Decision on future of Porton Down jobs is delayed by a year
Hundreds of staff at the Health Protection Agency (HPA) in Wiltshire are facing another year of uncertainty over the future of their jobs.
More than 600 of the 800 employees at Porton Down are at risk of having their jobs relocated to Harlow in Essex.
The HPA proposed the move to a single site in 2010 but now the Department of Health wants at least another 12 months "to fully assess all the details".
Dorothy Fogg, from Unite, said despite uncertainty staff felt more positive.
The HPA has been responsible for responding to public health hazards such as swine flu since 2003.

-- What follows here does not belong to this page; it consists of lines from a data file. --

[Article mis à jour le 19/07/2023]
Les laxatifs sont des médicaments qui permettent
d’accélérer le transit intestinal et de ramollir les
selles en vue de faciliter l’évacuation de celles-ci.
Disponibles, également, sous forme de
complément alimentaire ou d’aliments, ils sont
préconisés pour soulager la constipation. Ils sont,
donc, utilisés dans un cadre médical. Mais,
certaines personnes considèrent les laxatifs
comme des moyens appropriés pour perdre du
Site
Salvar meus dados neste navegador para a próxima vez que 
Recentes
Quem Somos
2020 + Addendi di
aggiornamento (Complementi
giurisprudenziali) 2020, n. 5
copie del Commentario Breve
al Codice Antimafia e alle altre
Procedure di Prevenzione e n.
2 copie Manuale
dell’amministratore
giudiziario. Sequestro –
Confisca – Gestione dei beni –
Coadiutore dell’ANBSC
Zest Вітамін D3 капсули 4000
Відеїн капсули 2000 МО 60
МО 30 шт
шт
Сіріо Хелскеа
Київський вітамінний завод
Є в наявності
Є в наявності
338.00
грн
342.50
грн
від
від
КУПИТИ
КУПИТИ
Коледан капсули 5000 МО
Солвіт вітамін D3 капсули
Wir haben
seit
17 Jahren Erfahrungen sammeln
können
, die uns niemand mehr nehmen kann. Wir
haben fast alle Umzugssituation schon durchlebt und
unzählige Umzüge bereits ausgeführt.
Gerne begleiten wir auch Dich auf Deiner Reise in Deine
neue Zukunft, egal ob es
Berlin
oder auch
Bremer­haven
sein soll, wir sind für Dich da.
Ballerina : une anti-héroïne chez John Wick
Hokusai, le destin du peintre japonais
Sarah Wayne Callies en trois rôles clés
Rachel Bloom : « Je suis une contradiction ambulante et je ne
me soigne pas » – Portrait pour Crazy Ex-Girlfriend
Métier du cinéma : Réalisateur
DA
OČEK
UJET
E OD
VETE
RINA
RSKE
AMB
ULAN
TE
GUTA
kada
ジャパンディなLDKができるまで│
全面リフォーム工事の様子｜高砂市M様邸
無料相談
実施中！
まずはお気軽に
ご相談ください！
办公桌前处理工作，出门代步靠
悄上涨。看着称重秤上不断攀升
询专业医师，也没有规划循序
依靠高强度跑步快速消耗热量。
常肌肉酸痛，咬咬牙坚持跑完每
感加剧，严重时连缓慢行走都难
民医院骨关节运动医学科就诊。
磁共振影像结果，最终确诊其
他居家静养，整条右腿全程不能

In a letter sent to staff, the HPA said the government had requested a "considerable amount of additional work be done" on the business case for relocating staff to Essex which will "add a further year before the case is ready for resubmission".
Dr Christine McCarthy, the executive director of microbiology at the HPA at Porton Down, said employees had "anticipated a decision with a five year wait and now it looks like it will be six years".
"This is a very large investment of public funds - especially in the current climate - and they [the government] want as much information as possible to inform the final decision and they want to make the right decision," she said.
"But it's putting staff in a very difficult position - they have had two and a half years of uncertainty and this uncertainty is now going to be prolonged for yet another year."
But Dorothy Fogg, from the Unite union, said staff were also feeling optimistic about the decision.
"There's the uncertainty - they keep being told it will be sorted out year after year which causes frustration - but they're also feeling more positive," she said.
"And people are quite hopeful that when they review the case that they will hopefully recognise that it is better to keep the work and the people on site at Porton."
And MP John Glen said it was "very good encouraging news".
"What we're talking about here is spending possibly £300m on a very, very sensitive facility to deal with the most tragic circumstances in terms of public health so I think it's important that they get it right," he said.
"But what I think is interesting, in the letter that was sent to staff, is that Justin McCracken [chief executive of HPA] says that a decision in principle has not been made.
"I think that's an admission that the case has not been made and that those who work at Porton should be very reassured."